BEGIN SOURCE MATERIAL

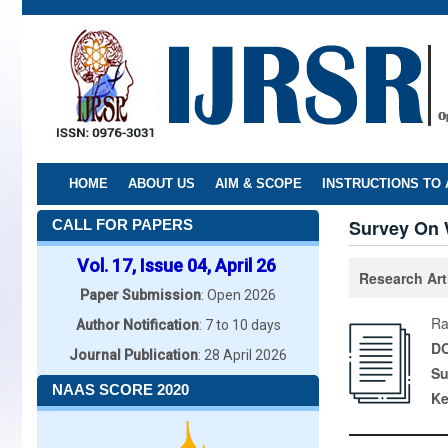
Skip
to
main
content
HOME
ABOUT US
AIM & SCOPE
INSTRUCTIONS TO
Survey On 
CALL FOR PAPERS
Vol. 17, Issue 04, April 26
Research Art
Paper Submission
: Open 2026
Ra
Author Notification
: 7 to 10 days
DO
Journal Publication
: 28 April 2026
Su
NAAS SCORE 2020
K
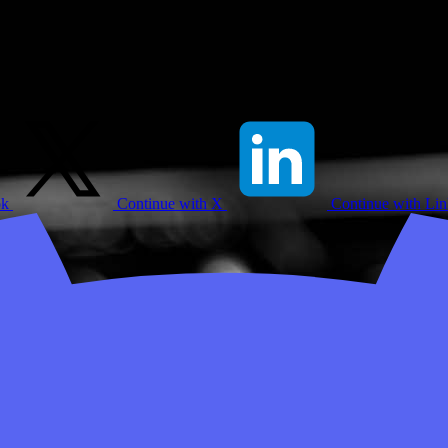
ok
Continue with X
Continue with Li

END SOURCE MATERIAL

YOUR ASSIGNMENT:
Copy out every line of the data exactly, leaving the images behind.

RESULT:
Skip
to
main
content
HOME
ABOUT US
AIM & SCOPE
INSTRUCTIONS TO
Survey On 
CALL FOR PAPERS
Vol. 17, Issue 04, April 26
Research Art
Paper Submission
: Open 2026
Ra
Author Notification
: 7 to 10 days
DO
Journal Publication
: 28 April 2026
Su
NAAS SCORE 2020
K
ok
Continue with X
Continue with Li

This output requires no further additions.